Two of his former students who organized and performed a reunion concert as a tribute to the man who changed their lives. Step aside, fictional Mr. Holland. Conrad Johnson's Opus is the many lives he touched, and through him, many more. During the Q&A everyone had to comment how much they loved the movie and two people mentioned they were inspired to pick up their instruments again. It's now by far my favorite movie of SXSW 2010. And now I know that Waterloo records has the double disc re-release of the Kashmere Stage Band recordings ...
Then I made it back over the Ritz for Dogtooth, a surreal narrative on overprotecting one's children far beyond childhood years. It's one of those films people will try not to talk about lest they spoil it, so I'll stop right there (at least about Dogtooth, not the rest of the day).
Next it was a run over to Alamo on Lamar for Weird World of Blowfly, about Clarence "Blowfly" Reid, one of the original (dirty) rappers and his attempt to make a come back decades later. Disappointing and disturbing, his new "partner" is borderline exploitive in trying to get Blowfly back into bigger venues. Apparently his partner is also the charmer who tried to heckle a well respected film critic's use of the word "bellicose" earlier in the festival, too. I didn't stay for the very end, having had more than enough after getting the dinner check.
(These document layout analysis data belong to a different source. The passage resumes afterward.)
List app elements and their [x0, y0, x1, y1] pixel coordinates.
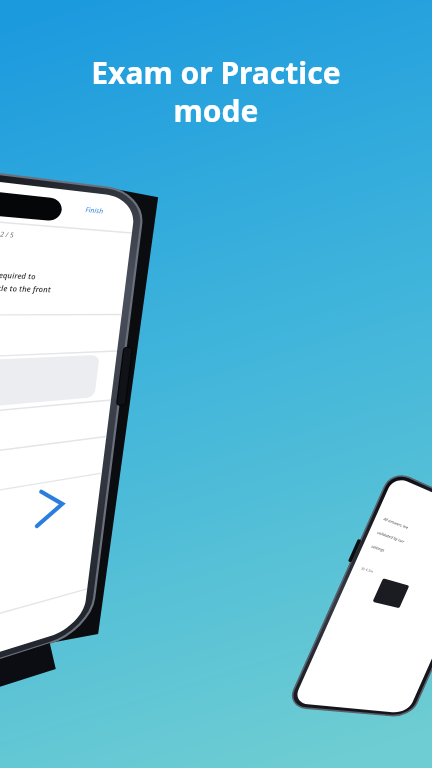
button[interactable]: Exam or Practice mode promo screen — [0, 0, 432, 768]
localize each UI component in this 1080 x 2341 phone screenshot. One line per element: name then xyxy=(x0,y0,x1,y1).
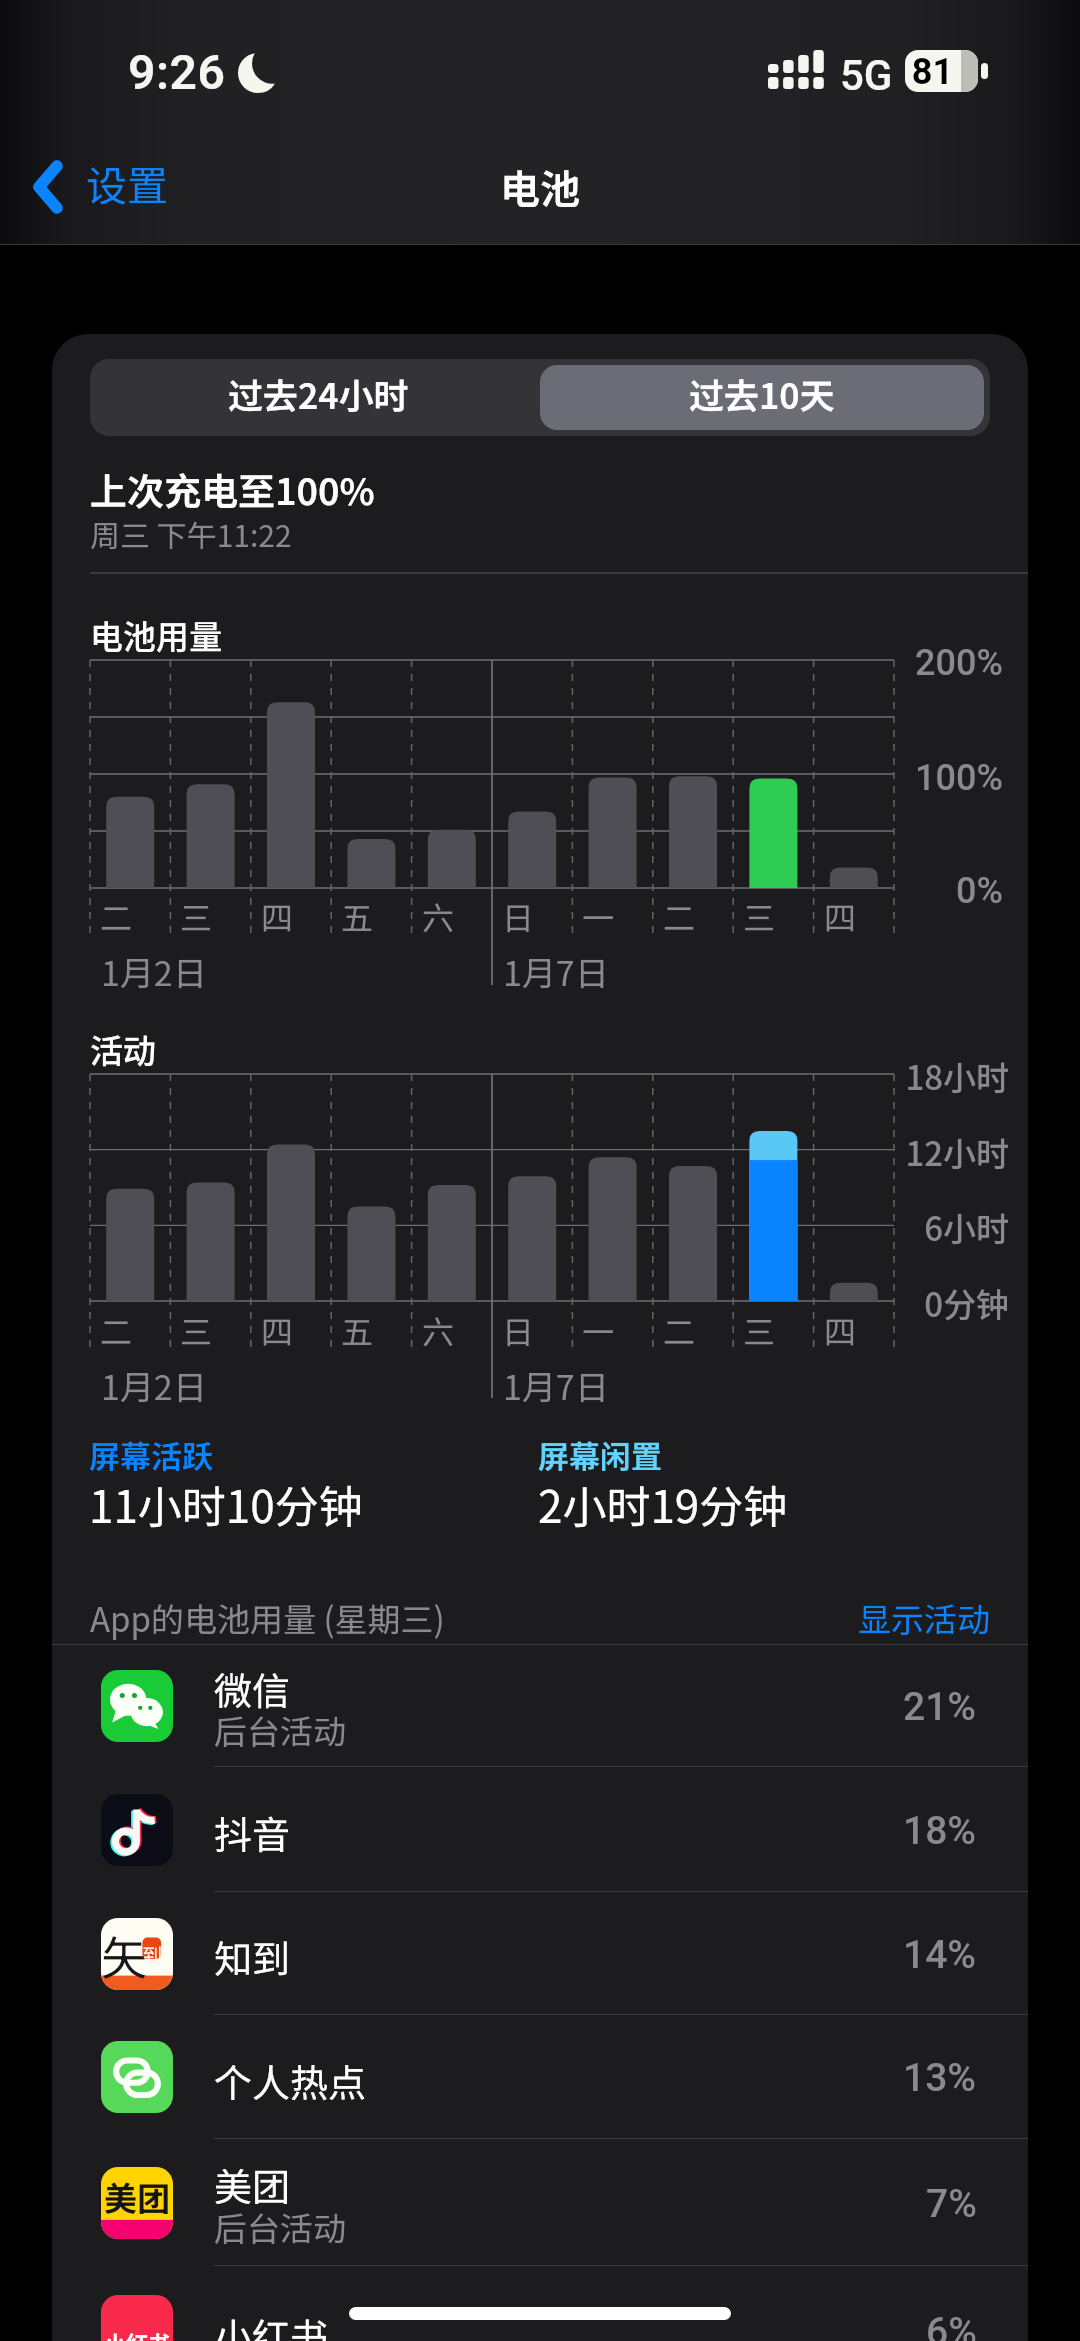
staticText: 美团 xyxy=(214,2157,291,2212)
staticText: App的电池用量 (星期三) xyxy=(90,1594,445,1642)
staticText: 11小时10分钟 xyxy=(89,1472,363,1536)
staticText: 后台活动 xyxy=(214,1706,346,1754)
staticText: 6% xyxy=(926,2309,977,2341)
staticText: 9:26 xyxy=(128,44,226,100)
button[interactable]: 美团 xyxy=(52,2139,1028,2266)
staticText: 三 xyxy=(743,1307,776,1353)
staticText: 100% xyxy=(696,757,1003,799)
staticText: 1月2日 xyxy=(101,1361,207,1410)
button[interactable]: 矢 xyxy=(52,1892,1028,2015)
staticText: 二 xyxy=(100,1307,133,1353)
button[interactable]: 返回 设置 xyxy=(22,151,168,215)
button[interactable]: 微信 xyxy=(52,1645,1028,1767)
button[interactable]: 抖音 xyxy=(52,1767,1028,1892)
staticText: 0% xyxy=(696,870,1003,912)
staticText: 200% xyxy=(696,642,1003,684)
staticText: 屏幕活跃 xyxy=(89,1432,213,1477)
staticText: 一 xyxy=(582,893,615,939)
staticText: 18% xyxy=(903,1808,977,1854)
staticText: 18小时 xyxy=(702,1052,1009,1100)
staticText: 81 xyxy=(905,51,961,92)
staticText: 五 xyxy=(341,893,374,939)
staticText: 三 xyxy=(743,893,776,939)
staticText: 1月2日 xyxy=(101,947,207,996)
staticText: 1月7日 xyxy=(503,947,609,996)
staticText: 上次充电至100% xyxy=(90,462,375,516)
staticText: 13% xyxy=(903,2055,977,2101)
staticText: 0分钟 xyxy=(702,1279,1009,1327)
button[interactable]: 显示活动 xyxy=(690,1594,990,1642)
staticText: 2小时19分钟 xyxy=(538,1472,788,1536)
button[interactable]: 小红书 xyxy=(52,2266,1028,2341)
button[interactable]: 过去10天 xyxy=(540,365,984,430)
staticText: 二 xyxy=(663,893,696,939)
staticText: 矢 xyxy=(101,1922,147,1989)
staticText: 四 xyxy=(824,1307,857,1353)
staticText: 周三 下午11:22 xyxy=(90,512,292,555)
staticText: 美团 xyxy=(101,2173,173,2221)
staticText: 四 xyxy=(824,893,857,939)
staticText: 后台活动 xyxy=(214,2203,346,2251)
staticText: 设置 xyxy=(86,153,168,212)
staticText: 日 xyxy=(502,1307,535,1353)
staticText: 14% xyxy=(903,1932,977,1978)
staticText: 日 xyxy=(502,893,535,939)
staticText: 个人热点 xyxy=(214,2053,367,2108)
staticText: 屏幕闲置 xyxy=(538,1432,662,1477)
staticText: 6小时 xyxy=(702,1203,1009,1251)
button[interactable]: 个人热点 xyxy=(52,2015,1028,2139)
staticText: 电池用量 xyxy=(90,611,222,659)
staticText: 21% xyxy=(903,1684,977,1730)
staticText: 12小时 xyxy=(702,1128,1009,1176)
staticText: 三 xyxy=(180,893,213,939)
staticText: 抖音 xyxy=(214,1805,291,1860)
staticText: 到 xyxy=(142,1940,162,1969)
button[interactable]: 过去24小时 xyxy=(96,365,540,430)
staticText: 电池 xyxy=(500,158,580,216)
staticText: 四 xyxy=(261,1307,294,1353)
staticText: 小红书 xyxy=(214,2307,329,2341)
staticText: 过去24小时 xyxy=(228,368,409,419)
staticText: 五 xyxy=(341,1307,374,1353)
staticText: 三 xyxy=(180,1307,213,1353)
staticText: 小红书 xyxy=(101,2326,173,2341)
staticText: 微信 xyxy=(214,1661,291,1716)
staticText: 知到 xyxy=(214,1929,291,1984)
staticText: 7% xyxy=(926,2181,977,2227)
staticText: 一 xyxy=(582,1307,615,1353)
staticText: 二 xyxy=(100,893,133,939)
staticText: 活动 xyxy=(90,1025,156,1073)
staticText: 5G xyxy=(840,51,893,100)
staticText: 四 xyxy=(261,893,294,939)
staticText: 过去10天 xyxy=(689,368,835,419)
staticText: 六 xyxy=(422,1307,455,1353)
staticText: 二 xyxy=(663,1307,696,1353)
staticText: 1月7日 xyxy=(503,1361,609,1410)
staticText: 六 xyxy=(422,893,455,939)
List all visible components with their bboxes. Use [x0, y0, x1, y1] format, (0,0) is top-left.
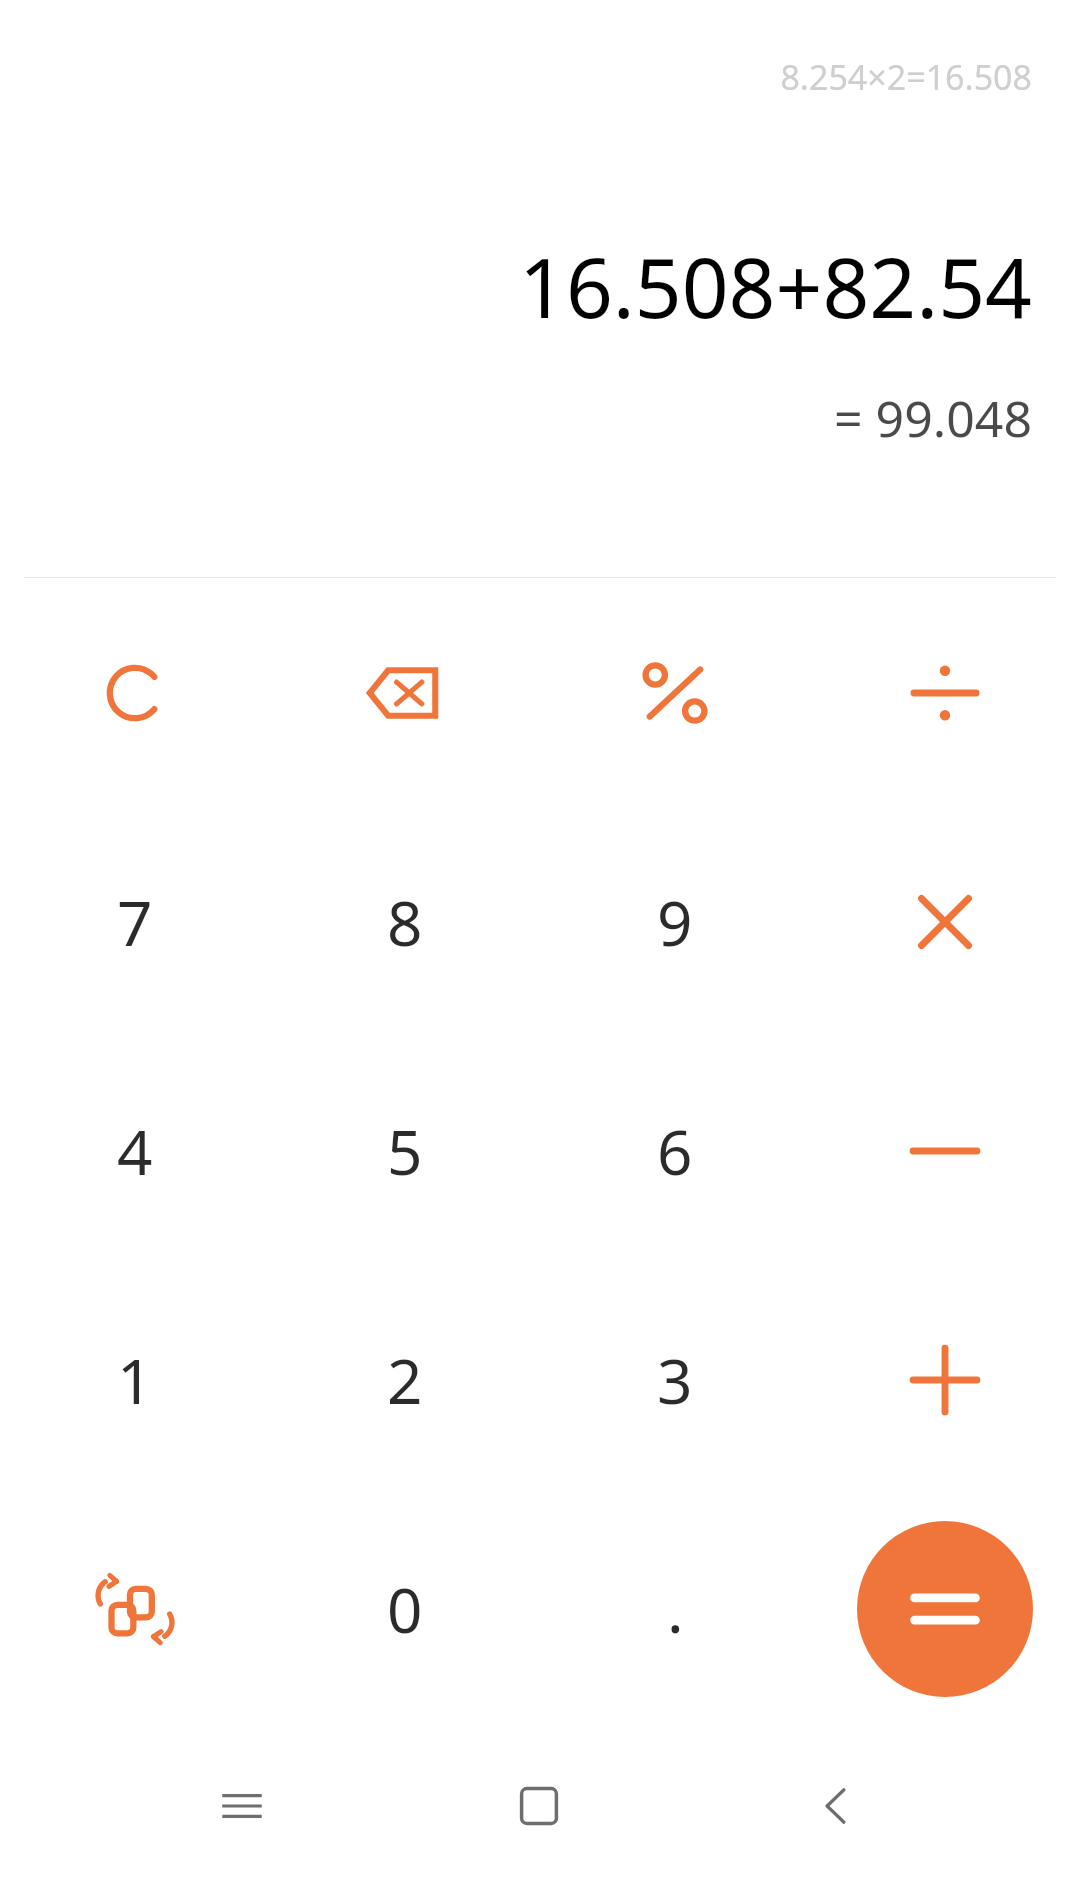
staticText: 0: [387, 1567, 423, 1651]
button[interactable]: 6: [540, 1036, 810, 1265]
button[interactable]: Percent: [540, 578, 810, 807]
staticText: 2: [387, 1338, 423, 1422]
staticText: = 99.048: [834, 384, 1032, 452]
button[interactable]: Multiply: [810, 807, 1080, 1036]
button[interactable]: Unit converter: [0, 1494, 270, 1723]
staticText: 8.254×2=16.508: [780, 54, 1032, 100]
button[interactable]: 4: [0, 1036, 270, 1265]
button[interactable]: Plus: [810, 1265, 1080, 1494]
staticText: 8: [387, 880, 423, 964]
button[interactable]: Backspace: [270, 578, 540, 807]
button[interactable]: Equals: [857, 1521, 1033, 1697]
button[interactable]: Minus: [810, 1036, 1080, 1265]
button[interactable]: .: [540, 1494, 810, 1723]
staticText: 9: [657, 880, 693, 964]
button[interactable]: 3: [540, 1265, 810, 1494]
staticText: 1: [117, 1338, 153, 1422]
staticText: 6: [657, 1109, 693, 1193]
button[interactable]: 8: [270, 807, 540, 1036]
button[interactable]: Recent apps: [187, 1751, 297, 1861]
button[interactable]: Divide: [810, 578, 1080, 807]
button[interactable]: 7: [0, 807, 270, 1036]
staticText: 3: [657, 1338, 693, 1422]
button[interactable]: 9: [540, 807, 810, 1036]
staticText: 16.508+82.54: [519, 230, 1032, 342]
button[interactable]: Clear: [0, 578, 270, 807]
button[interactable]: 1: [0, 1265, 270, 1494]
button[interactable]: Back: [782, 1751, 892, 1861]
staticText: 5: [387, 1109, 423, 1193]
button[interactable]: 5: [270, 1036, 540, 1265]
button[interactable]: 2: [270, 1265, 540, 1494]
staticText: .: [667, 1567, 684, 1651]
button[interactable]: 0: [270, 1494, 540, 1723]
staticText: 7: [117, 880, 153, 964]
staticText: 4: [117, 1109, 153, 1193]
button[interactable]: Home: [484, 1751, 594, 1861]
I did try to check in on the third Red White & Blue screening's Q&A to see if the drama continued, but alas, the filmmakers were going to enjoy some of the music fest and did an extended intro instead. Wonder if Simon Rumley will be around for the "Taste of SXSW" screening?
But before I suffered through that, I ran into Geoff Marslett waiting for the Q&A of the third and final sold-out screening of his feature debut Mars. Afterwards, Marslett was generous enough to pose for pictures. Marslett is certainly keeping it weird, having decided to wear Charlie Brownsville's twanged-out jumpsuit to the Q&A, pictured above. I'm really loving the Alamo sign and the star-bright floodlight above his head, as well as his friend's expression. I also have a picture of him with co-star Paul Gordon.

So what was film five for the day? The scattershot Higanjima, a Japanese vampire island flick that wasted character introductions and threw in everything but the kitchen sink and did throw in a gargoyle. Really. If you've seen the Twitter feed, that dead silence at the end isn't exaggerated.
So now I'm only hours away from the end of SXSW 2010. I haven't decided what I'm doing yet, but this is the perfect time to point out some changes to the TBD schedule. Tiny Furniture is now the GTech (ACC) screening at 11:30 am with the Lamar screenings Marwencol at 5 pm, Winter's Bone at 7:30 pm, and Elektra Luxx at 10 pm.